Rather than use his technology, BP chose instead to utilize Corexit, a compound that worked merely to hide the oil from view but did little to actually clean up the spill.
But the situation has only gotten worse since Johnson filed his suit. Now, he claims, there is collusion between BP and the federal courts "such as the Clerk's Offices' refusal to enter default against BP even after Federal court rules clearly deemed that this judgment was to be entered; attempts by the court to accommodate BP at every conceivable opportunity; tampering with confidential document; and the denial of suits that were never signed by judges," among other claims, Turbeville writes.
According to the Federal Rules of Appeals Procedure (F.R.A.P.), there is a time limit for every motion and response. As to the Motion to Expedite, I had motioned for this when I was not receiving answers from the Clerk's Office. This was after I was told by a clerk that, on November 17, 2011, my case had been submitted to the Panel to determine the status and direction of this case. I had waited until January 2012 without any answer or information on the next steps.
Johnson said he would call twice a week for updates regarding the progress of his case, but to no avail.
"Now, keep in mind that F.R.A.P states that this Motion goes to the Motions Panel which is made up of Justices only," he says. "Only the Motion's Panel can determine to grant or deny this motion. Also, this motion must be answered within 7 to 14 days. I never received an answer so, after waiting 24 days, I started calling the Clerk's Office again."

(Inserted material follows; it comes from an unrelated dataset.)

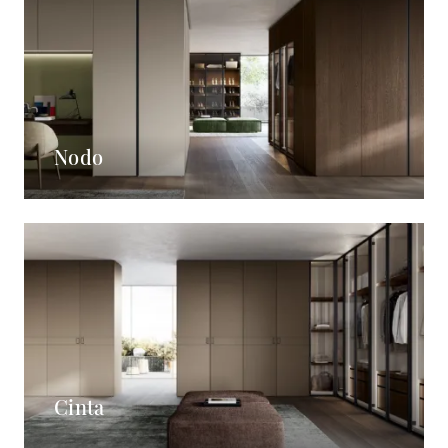
Nodo
Cinta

He finally got an answer - a denial of his motion to expedite his case - in June 2012, after confronting a Motions supervisor about his case.
Despite the barriers, there is hope - and irony
As the case progressed or, rather, did not progress, there were other irregularities as well. But throughout it all, Johnson has remained optimistic.
"I would like to say that, just because I caught a few rogue lawyers, one Magistrate Judge, and a handful of rogue administrative clerks in fraud, temporary collusion, and falsifying government documents, that does not change the intention of our justice system," he told Turbeville. "When our forefathers established our system and rule of law, they were attempting to bring order from tyrants and establish a democracy for all to live by - not to allow for personal usage and greed, or to gain favors for those who are able to afford it.
"Since this has happened to me," he continued, "it could very well be happening to many more undeserving persons in our country. We must do something about this."
Ironically, BP is suing the federal government itself, claiming that the company is being shut out of bidding on federal contracts "to supply fuel and other services," The Associated Press reported.